Study on the Composition and Content of Anthocyanins during the Ripening of Cabernet Sauvignon Grape in Yili Area, Xinjiang
ZHANG Zhen-zhen,DENG Yu-jie,CHEN Xin-jun,LU Pi-chao,LIU Ru-jing,GUlI-Nazi and YUAN Hao. Study on the Composition and Content of Anthocyanins during the Ripening of Cabernet Sauvignon Grape in Yili Area, Xinjiang[J]. Modern Food Science & Technology, 2018, 34(2): 20-24
Authors:ZHANG Zhen-zhen  DENG Yu-jie  CHEN Xin-jun  LU Pi-chao  LIU Ru-jing  GUlI-Nazi  YUAN Hao
Affiliation:(1.College of Food Science and Pharmacy, Xinjiang Agricultural University, Urumqi 830052, China),(1.College of Food Science and Pharmacy, Xinjiang Agricultural University, Urumqi 830052, China),(2.CITIC Guoan Wine Co., Ltd., Manasi 832200, China),(2.CITIC Guoan Wine Co., Ltd., Manasi 832200, China),(1.College of Food Science and Pharmacy, Xinjiang Agricultural University, Urumqi 830052, China),(1.College of Food Science and Pharmacy, Xinjiang Agricultural University, Urumqi 830052, China) and (1.College of Food Science and Pharmacy, Xinjiang Agricultural University, Urumqi 830052, China)

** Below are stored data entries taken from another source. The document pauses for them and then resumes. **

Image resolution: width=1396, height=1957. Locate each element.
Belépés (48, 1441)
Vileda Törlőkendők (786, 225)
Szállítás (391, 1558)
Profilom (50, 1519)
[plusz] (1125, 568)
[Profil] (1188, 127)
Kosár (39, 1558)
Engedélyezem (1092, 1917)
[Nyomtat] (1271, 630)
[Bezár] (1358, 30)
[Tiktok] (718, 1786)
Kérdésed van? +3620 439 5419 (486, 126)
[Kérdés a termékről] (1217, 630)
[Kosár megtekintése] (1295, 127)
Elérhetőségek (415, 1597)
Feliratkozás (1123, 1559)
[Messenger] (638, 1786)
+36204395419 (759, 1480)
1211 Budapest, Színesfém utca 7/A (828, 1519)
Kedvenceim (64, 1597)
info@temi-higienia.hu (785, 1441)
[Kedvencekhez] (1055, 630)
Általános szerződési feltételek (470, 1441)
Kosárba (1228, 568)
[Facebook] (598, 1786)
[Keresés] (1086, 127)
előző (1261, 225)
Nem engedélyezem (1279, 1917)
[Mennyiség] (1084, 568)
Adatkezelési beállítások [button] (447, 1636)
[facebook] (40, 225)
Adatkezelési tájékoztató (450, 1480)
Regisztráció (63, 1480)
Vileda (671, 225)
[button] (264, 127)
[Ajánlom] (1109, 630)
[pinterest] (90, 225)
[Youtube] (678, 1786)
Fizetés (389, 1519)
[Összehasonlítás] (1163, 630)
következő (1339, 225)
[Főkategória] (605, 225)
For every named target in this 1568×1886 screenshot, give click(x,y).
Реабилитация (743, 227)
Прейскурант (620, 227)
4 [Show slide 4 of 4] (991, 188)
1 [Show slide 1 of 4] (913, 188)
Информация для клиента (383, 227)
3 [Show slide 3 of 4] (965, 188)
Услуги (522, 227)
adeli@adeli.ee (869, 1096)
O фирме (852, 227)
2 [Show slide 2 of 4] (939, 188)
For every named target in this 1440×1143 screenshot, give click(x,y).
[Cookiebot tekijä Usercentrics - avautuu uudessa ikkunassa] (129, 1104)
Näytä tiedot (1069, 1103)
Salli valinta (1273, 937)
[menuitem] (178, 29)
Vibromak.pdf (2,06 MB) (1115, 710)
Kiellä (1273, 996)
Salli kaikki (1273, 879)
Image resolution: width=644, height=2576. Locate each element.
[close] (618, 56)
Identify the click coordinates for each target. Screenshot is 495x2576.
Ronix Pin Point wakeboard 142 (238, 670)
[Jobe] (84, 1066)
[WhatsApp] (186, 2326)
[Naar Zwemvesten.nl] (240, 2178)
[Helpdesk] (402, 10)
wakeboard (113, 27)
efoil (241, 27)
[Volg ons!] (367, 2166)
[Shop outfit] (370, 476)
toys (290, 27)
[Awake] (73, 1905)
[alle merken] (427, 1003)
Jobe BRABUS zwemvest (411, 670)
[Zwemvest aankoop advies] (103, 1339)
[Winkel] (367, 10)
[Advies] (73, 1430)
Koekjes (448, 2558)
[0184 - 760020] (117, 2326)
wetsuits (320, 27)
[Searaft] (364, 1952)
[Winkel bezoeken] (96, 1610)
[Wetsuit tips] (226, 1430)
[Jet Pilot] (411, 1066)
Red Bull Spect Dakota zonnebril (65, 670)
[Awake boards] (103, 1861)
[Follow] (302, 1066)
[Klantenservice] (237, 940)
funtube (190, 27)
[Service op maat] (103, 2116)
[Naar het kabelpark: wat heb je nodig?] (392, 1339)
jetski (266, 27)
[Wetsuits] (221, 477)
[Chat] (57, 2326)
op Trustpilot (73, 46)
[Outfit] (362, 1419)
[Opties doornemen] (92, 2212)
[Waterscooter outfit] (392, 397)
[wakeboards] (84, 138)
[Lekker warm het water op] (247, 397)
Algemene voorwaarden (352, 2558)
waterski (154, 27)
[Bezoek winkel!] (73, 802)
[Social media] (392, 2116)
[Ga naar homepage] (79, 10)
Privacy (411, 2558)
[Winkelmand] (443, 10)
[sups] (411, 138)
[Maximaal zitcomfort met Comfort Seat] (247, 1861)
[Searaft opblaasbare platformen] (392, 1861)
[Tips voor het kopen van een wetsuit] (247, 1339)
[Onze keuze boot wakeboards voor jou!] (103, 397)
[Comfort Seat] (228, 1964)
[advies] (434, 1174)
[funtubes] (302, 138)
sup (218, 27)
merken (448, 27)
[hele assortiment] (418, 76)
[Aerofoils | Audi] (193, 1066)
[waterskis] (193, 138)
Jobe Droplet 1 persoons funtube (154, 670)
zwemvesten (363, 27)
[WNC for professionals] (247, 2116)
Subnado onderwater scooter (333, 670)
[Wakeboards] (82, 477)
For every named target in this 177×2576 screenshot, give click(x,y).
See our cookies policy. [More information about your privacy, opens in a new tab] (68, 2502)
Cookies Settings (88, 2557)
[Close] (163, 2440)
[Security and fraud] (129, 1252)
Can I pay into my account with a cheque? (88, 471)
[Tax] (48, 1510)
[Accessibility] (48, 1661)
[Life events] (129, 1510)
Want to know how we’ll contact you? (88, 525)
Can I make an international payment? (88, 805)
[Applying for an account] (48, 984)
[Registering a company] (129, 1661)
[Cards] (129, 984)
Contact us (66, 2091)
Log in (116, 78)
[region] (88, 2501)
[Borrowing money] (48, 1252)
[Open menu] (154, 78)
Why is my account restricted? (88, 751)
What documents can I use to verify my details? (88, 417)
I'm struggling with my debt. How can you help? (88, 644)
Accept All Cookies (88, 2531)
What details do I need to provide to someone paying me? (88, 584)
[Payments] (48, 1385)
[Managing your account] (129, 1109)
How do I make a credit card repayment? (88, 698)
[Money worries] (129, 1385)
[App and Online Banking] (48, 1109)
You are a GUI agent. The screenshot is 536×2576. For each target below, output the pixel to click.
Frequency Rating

Abstract:The Cabernet Sauvignon grapes from Yili area were used as the raw materials to analyze the composition and content of anthocyanins during the whole growth and development in 2016 by using liquid chromatography-mass spectrometry (HPLC-MS) in this experiment. The proportion changes of different types of anthocyanins in different stages of grape ripening were analyzed. The results showed that the anthocyanins in grape fruit in Yili area were mainly in the form of methoxylation, and the proportion of methoxy anthocyanin tototal anthocyanin changed little during the maturation of grape. 3''5''-Substituted anthocyanins were the main anthocyanins during the grape fruit ripening in both regions, accounting for more than 70% of the total anthocyanins. The proportion of 3''-substituted anthocyanins to total anthocyanins decreased when the anthocyanins accumulated to the maximum in the grape peel, and the porprotion of acetylated anthocyanins and coumarylated anthocyanins to the total anthocyanins varied during in the ripening of grape fruit. The content of anthocyanins in Yili area showed a decreasing trend during the growth and development of the grape, and the proportion of glycosides to the total anthocyanins showed riregular changes in thegrowth and development of the grape in Yili area.